### EXERCISE:
Every line of the listing is to be printed again exactly.
Segment Open
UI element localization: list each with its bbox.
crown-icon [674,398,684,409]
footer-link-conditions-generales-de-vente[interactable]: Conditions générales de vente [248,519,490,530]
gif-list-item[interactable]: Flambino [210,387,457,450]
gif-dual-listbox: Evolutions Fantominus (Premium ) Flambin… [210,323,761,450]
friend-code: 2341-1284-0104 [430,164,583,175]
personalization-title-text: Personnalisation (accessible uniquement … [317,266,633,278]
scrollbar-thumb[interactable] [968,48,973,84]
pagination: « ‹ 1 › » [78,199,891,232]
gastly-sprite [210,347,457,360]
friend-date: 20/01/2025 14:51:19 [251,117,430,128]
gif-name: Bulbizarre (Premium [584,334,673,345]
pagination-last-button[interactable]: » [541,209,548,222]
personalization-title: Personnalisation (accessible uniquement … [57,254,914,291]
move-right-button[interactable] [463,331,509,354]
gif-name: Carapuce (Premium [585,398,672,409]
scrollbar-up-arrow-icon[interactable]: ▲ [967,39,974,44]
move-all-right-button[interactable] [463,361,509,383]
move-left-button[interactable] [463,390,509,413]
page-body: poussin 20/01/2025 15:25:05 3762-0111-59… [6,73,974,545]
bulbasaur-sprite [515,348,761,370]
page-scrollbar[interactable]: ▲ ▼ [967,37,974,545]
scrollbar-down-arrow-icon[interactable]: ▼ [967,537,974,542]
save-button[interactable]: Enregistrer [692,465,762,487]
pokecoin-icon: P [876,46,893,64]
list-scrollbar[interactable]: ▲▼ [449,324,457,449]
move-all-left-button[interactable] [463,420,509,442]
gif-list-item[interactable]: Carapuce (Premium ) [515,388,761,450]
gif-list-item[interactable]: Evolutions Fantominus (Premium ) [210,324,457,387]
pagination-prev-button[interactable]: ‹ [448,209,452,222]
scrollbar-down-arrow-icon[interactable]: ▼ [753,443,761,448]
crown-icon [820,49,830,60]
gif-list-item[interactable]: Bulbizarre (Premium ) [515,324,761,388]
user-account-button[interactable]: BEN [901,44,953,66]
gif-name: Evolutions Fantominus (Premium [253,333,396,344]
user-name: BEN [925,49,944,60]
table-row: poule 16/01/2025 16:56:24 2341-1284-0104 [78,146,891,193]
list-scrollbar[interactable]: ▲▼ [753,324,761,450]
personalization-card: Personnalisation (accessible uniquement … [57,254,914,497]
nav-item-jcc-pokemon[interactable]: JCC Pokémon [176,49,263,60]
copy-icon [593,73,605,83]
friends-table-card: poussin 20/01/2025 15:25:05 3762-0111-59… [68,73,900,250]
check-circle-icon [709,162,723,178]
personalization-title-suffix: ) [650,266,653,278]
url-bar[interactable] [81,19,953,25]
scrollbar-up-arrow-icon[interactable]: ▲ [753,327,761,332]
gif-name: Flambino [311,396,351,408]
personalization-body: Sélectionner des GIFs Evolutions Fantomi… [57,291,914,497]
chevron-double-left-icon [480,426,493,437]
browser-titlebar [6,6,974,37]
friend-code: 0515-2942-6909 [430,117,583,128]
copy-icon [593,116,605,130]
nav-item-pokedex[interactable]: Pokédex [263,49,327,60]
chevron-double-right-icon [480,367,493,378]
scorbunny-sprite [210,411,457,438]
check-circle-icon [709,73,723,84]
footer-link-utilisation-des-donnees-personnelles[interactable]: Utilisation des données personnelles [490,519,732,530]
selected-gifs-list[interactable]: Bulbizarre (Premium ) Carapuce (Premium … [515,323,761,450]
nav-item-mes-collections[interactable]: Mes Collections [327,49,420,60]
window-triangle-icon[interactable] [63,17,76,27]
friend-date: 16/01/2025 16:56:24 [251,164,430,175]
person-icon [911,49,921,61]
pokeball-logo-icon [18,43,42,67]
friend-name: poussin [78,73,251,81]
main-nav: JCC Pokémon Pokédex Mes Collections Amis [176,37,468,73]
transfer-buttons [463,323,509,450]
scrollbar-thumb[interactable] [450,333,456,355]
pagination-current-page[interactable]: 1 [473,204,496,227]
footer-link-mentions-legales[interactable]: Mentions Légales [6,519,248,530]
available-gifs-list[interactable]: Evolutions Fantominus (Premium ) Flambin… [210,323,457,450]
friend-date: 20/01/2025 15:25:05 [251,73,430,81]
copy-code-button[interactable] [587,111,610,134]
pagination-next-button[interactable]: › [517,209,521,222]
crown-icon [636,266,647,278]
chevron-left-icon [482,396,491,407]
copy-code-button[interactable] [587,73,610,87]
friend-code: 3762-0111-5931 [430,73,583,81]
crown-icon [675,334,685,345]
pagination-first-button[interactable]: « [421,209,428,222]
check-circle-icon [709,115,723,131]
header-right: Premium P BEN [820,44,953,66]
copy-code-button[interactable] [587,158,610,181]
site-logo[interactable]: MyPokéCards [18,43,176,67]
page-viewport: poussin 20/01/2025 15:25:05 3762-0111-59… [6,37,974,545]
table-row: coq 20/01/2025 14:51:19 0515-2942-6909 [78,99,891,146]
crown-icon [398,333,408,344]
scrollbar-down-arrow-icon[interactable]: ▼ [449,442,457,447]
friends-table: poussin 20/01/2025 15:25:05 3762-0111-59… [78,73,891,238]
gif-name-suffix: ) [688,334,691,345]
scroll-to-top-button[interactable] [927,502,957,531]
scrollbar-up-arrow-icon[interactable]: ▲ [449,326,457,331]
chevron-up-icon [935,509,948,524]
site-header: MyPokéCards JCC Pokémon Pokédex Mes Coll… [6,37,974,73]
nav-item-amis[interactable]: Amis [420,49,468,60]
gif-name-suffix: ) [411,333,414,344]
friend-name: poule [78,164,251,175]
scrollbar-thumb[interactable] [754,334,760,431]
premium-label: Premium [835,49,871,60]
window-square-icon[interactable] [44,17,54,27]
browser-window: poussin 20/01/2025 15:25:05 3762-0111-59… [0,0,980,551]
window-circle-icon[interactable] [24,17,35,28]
Segment Closed
### TASK ANSWER:
UI element localization: list each with its bbox.
crown-icon [674,398,684,409]
footer-link-conditions-generales-de-vente[interactable]: Conditions générales de vente [248,519,490,530]
gif-list-item[interactable]: Flambino [210,387,457,450]
gif-dual-listbox: Evolutions Fantominus (Premium ) Flambin… [210,323,761,450]
friend-code: 2341-1284-0104 [430,164,583,175]
personalization-title-text: Personnalisation (accessible uniquement … [317,266,633,278]
scrollbar-thumb[interactable] [968,48,973,84]
pagination: « ‹ 1 › » [78,199,891,232]
gastly-sprite [210,347,457,360]
friend-date: 20/01/2025 14:51:19 [251,117,430,128]
gif-name: Bulbizarre (Premium [584,334,673,345]
pagination-last-button[interactable]: » [541,209,548,222]
personalization-title: Personnalisation (accessible uniquement … [57,254,914,291]
move-right-button[interactable] [463,331,509,354]
gif-name: Carapuce (Premium [585,398,672,409]
scrollbar-up-arrow-icon[interactable]: ▲ [967,39,974,44]
move-all-right-button[interactable] [463,361,509,383]
move-left-button[interactable] [463,390,509,413]
page-body: poussin 20/01/2025 15:25:05 3762-0111-59… [6,73,974,545]
bulbasaur-sprite [515,348,761,370]
page-scrollbar[interactable]: ▲ ▼ [967,37,974,545]
scrollbar-down-arrow-icon[interactable]: ▼ [967,537,974,542]
save-button[interactable]: Enregistrer [692,465,762,487]
pokecoin-icon: P [876,46,893,64]
list-scrollbar[interactable]: ▲▼ [449,324,457,449]
move-all-left-button[interactable] [463,420,509,442]
gif-list-item[interactable]: Carapuce (Premium ) [515,388,761,450]
gif-list-item[interactable]: Evolutions Fantominus (Premium ) [210,324,457,387]
pagination-prev-button[interactable]: ‹ [448,209,452,222]
scrollbar-down-arrow-icon[interactable]: ▼ [753,443,761,448]
crown-icon [820,49,830,60]
gif-list-item[interactable]: Bulbizarre (Premium ) [515,324,761,388]
user-account-button[interactable]: BEN [901,44,953,66]
gif-name: Evolutions Fantominus (Premium [253,333,396,344]
user-name: BEN [925,49,944,60]
table-row: poule 16/01/2025 16:56:24 2341-1284-0104 [78,146,891,193]
list-scrollbar[interactable]: ▲▼ [753,324,761,450]
personalization-card: Personnalisation (accessible uniquement … [57,254,914,497]
nav-item-jcc-pokemon[interactable]: JCC Pokémon [176,49,263,60]
copy-icon [593,73,605,83]
friends-table-card: poussin 20/01/2025 15:25:05 3762-0111-59… [68,73,900,250]
check-circle-icon [709,162,723,178]
personalization-title-suffix: ) [650,266,653,278]
url-bar[interactable] [81,19,953,25]
scrollbar-up-arrow-icon[interactable]: ▲ [753,327,761,332]
gif-name: Flambino [311,396,351,408]
personalization-body: Sélectionner des GIFs Evolutions Fantomi… [57,291,914,497]
chevron-double-left-icon [480,426,493,437]
browser-titlebar [6,6,974,37]
friend-code: 0515-2942-6909 [430,117,583,128]
copy-icon [593,116,605,130]
nav-item-pokedex[interactable]: Pokédex [263,49,327,60]
chevron-double-right-icon [480,367,493,378]
scorbunny-sprite [210,411,457,438]
check-circle-icon [709,73,723,84]
footer-link-utilisation-des-donnees-personnelles[interactable]: Utilisation des données personnelles [490,519,732,530]
selected-gifs-list[interactable]: Bulbizarre (Premium ) Carapuce (Premium … [515,323,761,450]
nav-item-mes-collections[interactable]: Mes Collections [327,49,420,60]
window-triangle-icon[interactable] [63,17,76,27]
friend-date: 16/01/2025 16:56:24 [251,164,430,175]
person-icon [911,49,921,61]
pokeball-logo-icon [18,43,42,67]
friend-name: poussin [78,73,251,81]
main-nav: JCC Pokémon Pokédex Mes Collections Amis [176,37,468,73]
transfer-buttons [463,323,509,450]
scrollbar-thumb[interactable] [450,333,456,355]
pagination-current-page[interactable]: 1 [473,204,496,227]
footer-link-mentions-legales[interactable]: Mentions Légales [6,519,248,530]
available-gifs-list[interactable]: Evolutions Fantominus (Premium ) Flambin… [210,323,457,450]
friend-date: 20/01/2025 15:25:05 [251,73,430,81]
copy-code-button[interactable] [587,111,610,134]
pagination-next-button[interactable]: › [517,209,521,222]
crown-icon [636,266,647,278]
chevron-left-icon [482,396,491,407]
copy-code-button[interactable] [587,73,610,87]
friend-code: 3762-0111-5931 [430,73,583,81]
crown-icon [675,334,685,345]
pagination-first-button[interactable]: « [421,209,428,222]
check-circle-icon [709,115,723,131]
header-right: Premium P BEN [820,44,953,66]
copy-code-button[interactable] [587,158,610,181]
site-logo[interactable]: MyPokéCards [18,43,176,67]
page-viewport: poussin 20/01/2025 15:25:05 3762-0111-59… [6,37,974,545]
table-row: coq 20/01/2025 14:51:19 0515-2942-6909 [78,99,891,146]
crown-icon [398,333,408,344]
scrollbar-down-arrow-icon[interactable]: ▼ [449,442,457,447]
friends-table: poussin 20/01/2025 15:25:05 3762-0111-59… [78,73,891,238]
gif-name-suffix: ) [688,334,691,345]
scroll-to-top-button[interactable] [927,502,957,531]
scrollbar-up-arrow-icon[interactable]: ▲ [449,326,457,331]
chevron-up-icon [935,509,948,524]
site-header: MyPokéCards JCC Pokémon Pokédex Mes Coll… [6,37,974,73]
nav-item-amis[interactable]: Amis [420,49,468,60]
gif-name-suffix: ) [411,333,414,344]
friend-name: poule [78,164,251,175]
scrollbar-thumb[interactable] [754,334,760,431]
premium-label: Premium [835,49,871,60]
window-square-icon[interactable] [44,17,54,27]
browser-window: poussin 20/01/2025 15:25:05 3762-0111-59… [0,0,980,551]
window-circle-icon[interactable] [24,17,35,28]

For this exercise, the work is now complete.